NTLM Authentication using IIS, ISAPI-WSGI and cherrypy
(How’s that for a snappy post title?). This is really an aide-memoire for myself since I always make this kind of thing way more complicated than it needs to be. My mission (whether or not I choose to accept it) is to have a web interface to one of our internal apps which should support transparent browser-based authentication but should fail back gracefully to anonymous access. The app in question is a Helpdesk app and some years ago I wrote a cherrypy-based web interface to it since its own desktop interface is woeful. The cherrypy app’s been running fine for some years, with incremental improvements but I’m trying to push it out to a wider (internal) audience and it could do with the speed and stability boost which a fully-fledged webserver can give it.
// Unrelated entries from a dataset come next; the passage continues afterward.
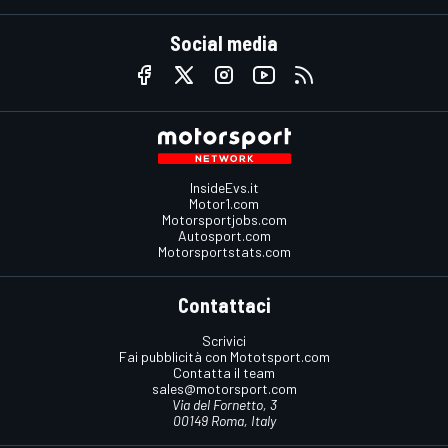
Social media
InsideEvs.it
Motor1.com
Motorsportjobs.com
Autosport.com
Motorsportstats.com
Contattaci
Scrivici
Fai pubblicità con Mototsport.com
Contatta il team
sales@motorsport.com
Via del Fornetto, 3
00149 Roma, Italy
The machine it’s running on (via the standard cherrypy server on port 8080) is already running IIS and the pywin32 isapi module, nicely extended by the ISAPI-WSGI project, makes transferring the app fairly plain sailing. But one of the benefits of transferring to IIS was to get as smooth a passthrough authentication as possible. I had been using a fairly crude http basic auth with an authentication check at the server end, but that’s far from ideal. I hoped that by switching to IIS (and given that the official company browser is IE) I could just flick a switch and get the browser’s identity transparently.
Well you can, but I put two stumbling blocks in my own path: when it didn’t work immediately I tried to make it far more complicated than I need have rather than looking for a simple solution; and identity isn’t the same as an access token. So, for my future self trying to remember how to do this, and for anyone else looking for this solution, here’s the easy bit. (I’m assuming you’ve installed some kind of ISAPI-WSGI app, altho’ the same pretty much applies elsewhere).
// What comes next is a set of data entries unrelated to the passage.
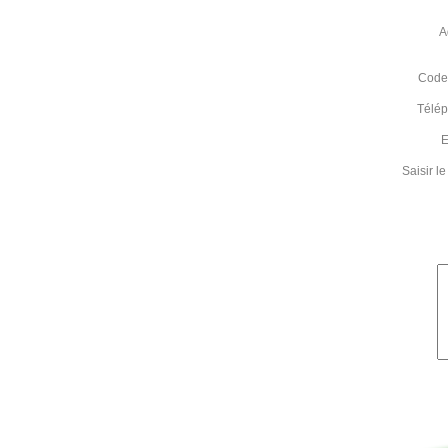
A
Code 
Télé
E
Saisir 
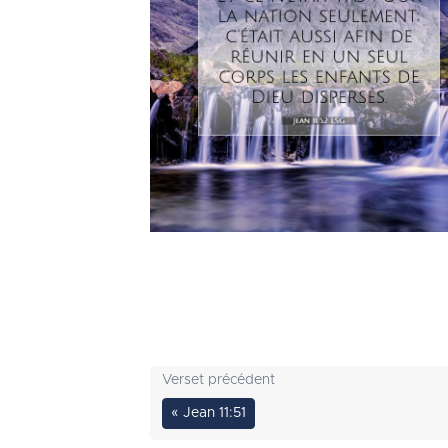
Verset précédent
« Jean 11:51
- In the IIS MMC snap-in find the isapi-wsgi app you’ve installed. Right-click Properties. [Directory Security] tab. Anonymous access and authentication control [Edit]. Leave [Anonymous Access] ticked. Tick [Integrated Windows Authentication]. [Ok] all the way out.
- In your WSGI app, look for the REMOTE_USER env var. If it’s set, you’ve got a remote user. If it’s not, call start_response (”401 Unauthorized”, [(”www-authenticate”, “NTLM”)]) and return []
That’s the really brief version, and is based around the IIS 5.1 which comes free with WinXP. IE users need do no more. FF users will probably already know that they need to add the web server to the about:config param with the unmemorable name (it’s got “ntlm” and “trusted-uris” in it). Don’t know if Chrome handles this.
For my purposes, I was using cherrypy so — when I get back to work — all I should have to do is: check cherrypy.request.login which keeps track of incoming REMOTE_USER / LOGIN_USER env vars for me; and do the “401 Unauthorized” dance if I need to possibly by means of a simple pre-request cherrypy tool. The graceful anonymity will be implemented by not displaying and/or allowing certain actions if there is no remote user. Not sure yet whether I need to fail back to basic or digest auth.
The trickier bit — and the bit I haven’t yet solved — is translating the “Authorization:” header which the browser sends into something which I can persuade Windows to use to give me a session token. With the session token, I can determine whether my user’s in certain security groups or not. (I can do something from the username alone by querying AD and that’s my fallback plan). The python-ntlm project looks like it’s done all the spadework here, and especially in the clientserver branch but they also talk about the pywin32 sspi module which I’ve so far managed to avoid having anything to do with.